Wednesday, June 13, 2007

Six Sigma and Corporate Real Estate (CRE)

Real Estate is usually a corporation's second largest expense after salary, yet one of the least efficient applications of resources. In recent years, IT application suites covering Human Resources (HR), Customer Resource (Relationship) Management (CRM), Supply Chain Management (SCM, Enterprise Resource Planning (ERP), Sales Force Automation (SFA), and other systems have enlightened businesses on the benefits of improving processes and, with the greater access to information, has led them to realign many of their operations. Integrated information systems have allowed managers from all levels of an organization an unprecedented range of data from functions throughout the firm. For example, the entire HR database in legacy systems was confidential and inaccessible to decision makers in other functions. With proper safeguards, data on where employees commute from, their travel propensities, their cost per hour of movement downtime, their adjacency needs, opportunity for telecommuting can all be analyzed. This data can be used to develop more optimal Real Estate deployments and used as inputs in the decision making function.

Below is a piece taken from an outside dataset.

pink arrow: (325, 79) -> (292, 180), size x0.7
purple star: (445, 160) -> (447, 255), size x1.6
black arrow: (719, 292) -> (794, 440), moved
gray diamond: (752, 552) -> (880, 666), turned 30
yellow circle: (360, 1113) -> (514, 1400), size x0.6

Real Estate has not been a major target for improvement in most organizations until recently. The customers are mostly internal and diffuse throughout the organization. The customer "owner" is often an influential entity within the organization and was more motivated to have their own requirements met than larger organizational objectives as there was nothing in it for them to see those functions improve. Metrics were rarely quantified and relevant data difficult to obtain from disparate systems. At the same time, normal customer requirements for Real Estate have become far more complex in recent years. Requirements for security, physical, human and infrastructure disaster tolerance have increased for all businesses and become the focus for firms who, until recently, did not realize its importance.

The challenge often begins with creating a consensus that Real Estate is a collection of processes with inputs and customers just like those serving external customers. Only by viewing internal users as customers can the process of improving/redesign begin.

Six Sigma is a framework, a method, a philosophy, a set of tools, a way of viewing processes used to create or improve business processes. There are many definitions as it was created by many practitioners with different organizations. Motorola, an early pioneer states on their website “Invented by Motorola, Inc. in 1986 as a metric for measuring defects and improving quality. Since then, it has evolved to a robust business improvement methodology that focuses an organization on customer requirements, process alignment, analytical rigor and timely execution.” GE defines it as “a highly disciplined process that helps GE focus on developing and delivering dependable client-driven services.”

Six Sigma has evolved into a powerful toolset to improve processes through out service organizations as well as its initial applications in manufacturing. As companies realize savings and improve output to external customers, some are starting to apply these tools to internal processes such as Corporate Real Estate. In the last couple of years companies including The Walt Disney Company, Citigroup, and Albertsons have applied Six Sigma initiatives to their corporate Real Estate processes..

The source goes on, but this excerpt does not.